How do you attach the indices/numerals to a dial? Super glue just seems so classless to me.


----------



## Trayn

I've seen pin holes on the back of the dial. I'm not sure if that's for locating the indices or if they are actually a press fit.


----------



## PappyM3

It’s usually tiny holes, and the indices have pins that fit into the holes. You can then apply an glue/epoxy carefully applied to the back where the pins start to poke through.

If you want to make your own dials and apply indices, it might be difficult making the holes exactly where you need them because of how small they are and how precisely they need to be located. I’m not sure exactly how dial manufacturers do it. Lasers maybe?


----------



## skipwilliams

PappyM3 said:


> It's usually tiny holes, and the indices have pins that fit into the holes. You can then apply an glue/epoxy carefully applied to the back where the pins start to poke through.
> 
> If you want to make your own dials and apply indices, it might be difficult making the holes exactly where you need them because of how small they are and how precisely they need to be located. I'm not sure exactly how dial manufacturers do it. Lasers maybe?
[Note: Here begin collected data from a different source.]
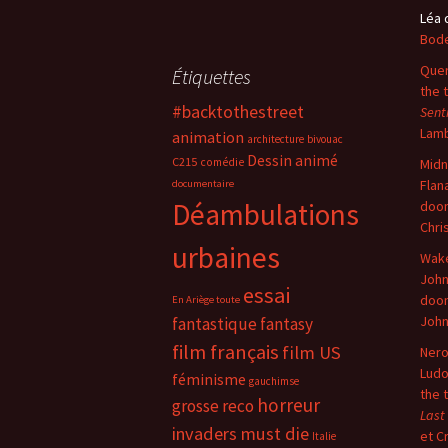
Léa
Bode
Quer
Étiquettes
the 
#backtothestreet
Sent
Lam
animation
architecture
bivouac
Dessin animé
C215
comédie
Midn
Flan
documentaire
Déambulations
doo
Chri
urbaines
Wake
John
essai
doo
En Ariège toute
Joh
fantastique
fantasy
film français
film US
Nero
Ludo
féminisme
gauchimse
the 
horreur
grosse reco
Last
invaders must die
et C
Italie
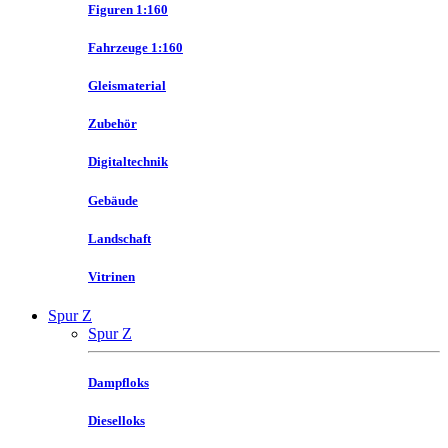
Figuren 1:160
Fahrzeuge 1:160
Gleismaterial
Zubehör
Digitaltechnik
Gebäude
Landschaft
Vitrinen
Spur Z
Spur Z
Dampfloks
Dieselloks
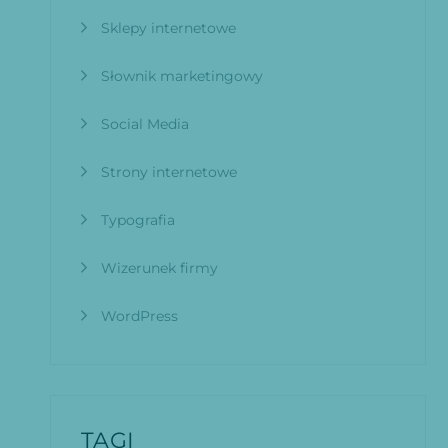
Sklepy internetowe
Słownik marketingowy
Social Media
Strony internetowe
Typografia
Wizerunek firmy
WordPress
TAGI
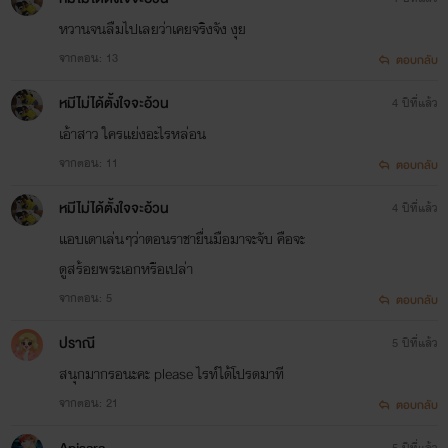
หวานจนลืมไปเลยว่าเคยจริงจัง งุย
จากตอน: 13
ตอบกลับ
หมีไม่ได้ตั้งใจจะอ้วน
4 ปีที่แล้ว
เอ้าสาว ใครแย่งอะไรหล่อน
จากตอน: 11
ตอบกลับ
หมีไม่ได้ตั้งใจจะอ้วน
4 ปีที่แล้ว
แอบเดาเล่นๆว่าตอนราชายื่นมือมาจะจับ คือจะ
ดูสร้อยพระเอกหรือเปล่า
จากตอน: 5
ตอบกลับ
ปราณี
5 ปีที่แล้ว
สนุกมากรอนะคะ please ไรท์ได้โปรดมาที
จากตอน: 21
ตอบกลับ
5 ปีที่แล้ว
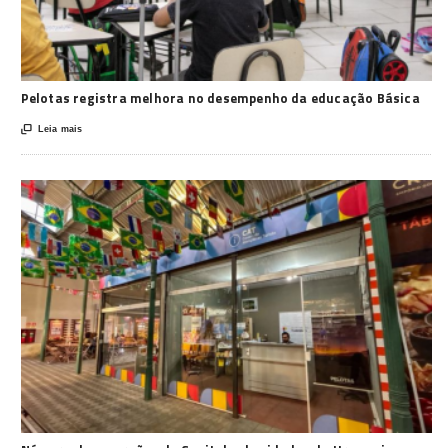
Pelotas registra melhora no desempenho da educação Básica

Leia mais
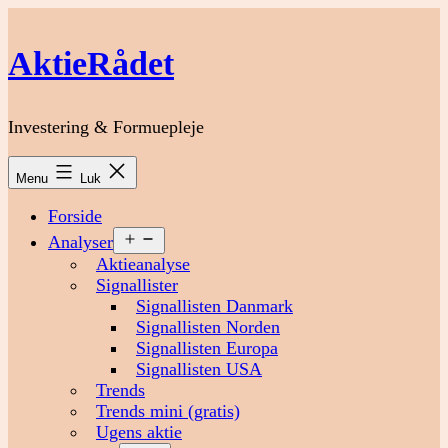
Fortsæt
til
AktieRådet
indhold
Investering & Formuepleje
Menu
Luk
Forside
Åbn
Analyser
menu
Aktieanalyse
Signallister
Signallisten Danmark
Signallisten Norden
Signallisten Europa
Signallisten USA
Trends
Trends mini (gratis)
Ugens aktie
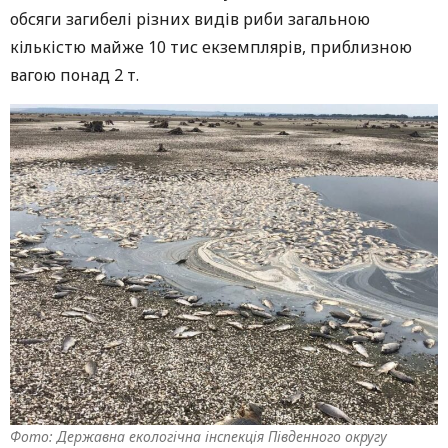
обсяги загибелі різних видів риби загальною
кількістю майже 10 тис екземплярів, приблизною
вагою понад 2 т.
Фото: Державна екологічна інспекція Південного округу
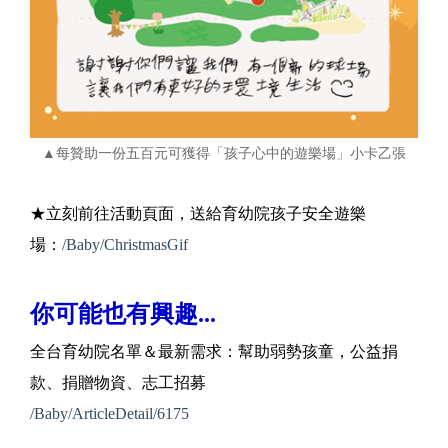
▲每贊助一份五百元可獲得「孩子心中的遊樂場」小卡乙張
★立刻前往活動頁面，送給育幼院孩子安全遊樂
場：
/Baby/ChristmasGif
你可能也有興趣...
全台育幼院名單＆最新需求：幫助弱勢孩童，公益捐
款、捐贈物資、志工招募
/Baby/ArticleDetail/6175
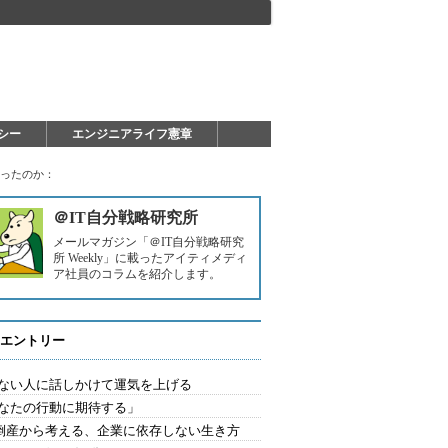
シー
エンジニアライフ憲章
ったのか：
＠IT自分戦略研究所
メールマガジン「＠IT自分戦略研究
所 Weekly」に載ったアイティメディ
ア社員のコラムを紹介します。
エントリー
ない人に話しかけて運気を上げる
なたの行動に期待する」
L倒産から考える、企業に依存しない生き方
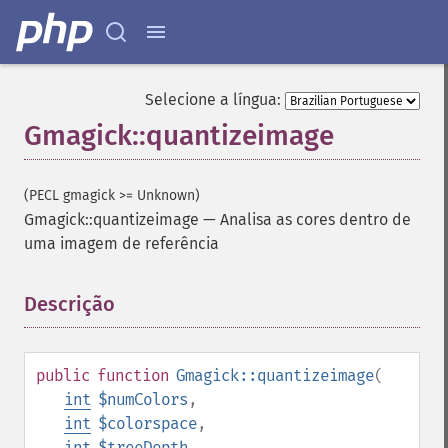
Selecione a língua:
Gmagick::quantizeimage
(PECL gmagick >= Unknown)
Gmagick::quantizeimage
—
Analisa as cores dentro de
uma imagem de referência
Descrição
¶
public
function
Gmagick::quantizeimage
(
int
$numColors
,
int
$colorspace
,
int
$treeDepth
,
Likely CNC or gang drilling I would imagine

Skip

Sent from my iPad using Tapatalk


----------



## MechaMind

Pins and holes are the usual way which works best when doing the applica yourself .. together with the dial. If you would not plan to disassemble the dial again the applica are rivetted in tbe classic way


----------



## MechaMind

Backside with pins

https://www.watchuseek.com/asset.php?fid=8116354&uid=244286&d=1485207938

Frontside 
https://www.watchuseek.com/asset.php?fid=8123802&uid=244286&d=1485286820

Dial with holes
https://www.watchuseek.com/asset.php?fid=8130618&uid=244286&d=1485363454

Assembled
https://www.watchuseek.com/asset.php?fid=8141418&uid=244286&d=1485456665

For the pin holes any kind of position drilling is feasible.. even to print the pattern 1:1 on paper and to punch them through to get that drilling marks


----------



## StufflerMike

Cutting is one option

https://www.watchuseek.com/f8/glash...making-4104346-post39326650.html#post39326650


----------



## Shogun506

I once had a number indicator (stick) fall off of a dial of one of my watches. I opened it up to try and get it back onto the dial and I was was worried I would not be able to place it properly. I was surprised to find it had a tiny foot at slipped into an unseen pinhole on the dial and therefore was super easy to place into proper position. The holes don't have to go through the dial to be effective.


----------